WHAT TO PRODUCE =>
Quote the records below in full, exactly as given, with the images taken out.

Stored data entries
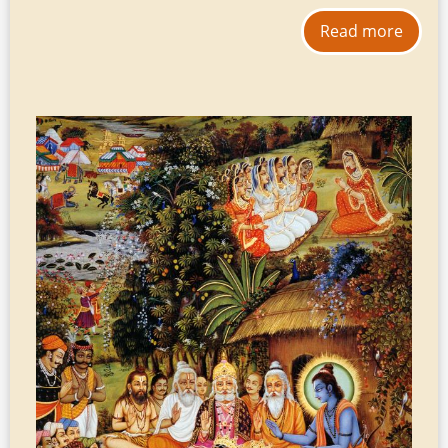
Read more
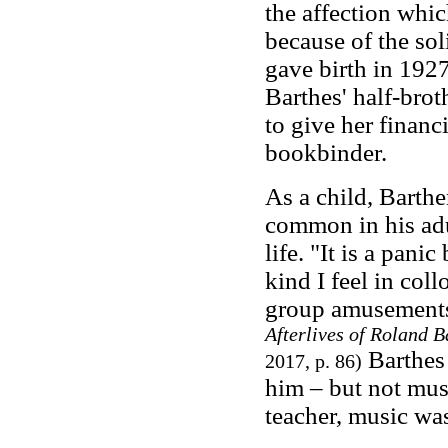
the affection whi
because of the sol
gave birth in 1927
Barthes' half-bro
to give her financ
bookbinder.
As a child, Barthe
common in his adu
life. "It is a pani
kind I feel in coll
group amusement
Afterlives of Roland B
Barthes 
2017, p. 86)
him – but not musi
teacher, music was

RESPONSE AREA =>
Read more
the affection whi
because of the sol
gave birth in 1927
Barthes' half-bro
to give her financ
bookbinder.
As a child, Barthe
common in his adu
life. "It is a pani
kind I feel in coll
group amusement
Afterlives of Roland B
Barthes 
2017, p. 86)
him – but not musi
teacher, music was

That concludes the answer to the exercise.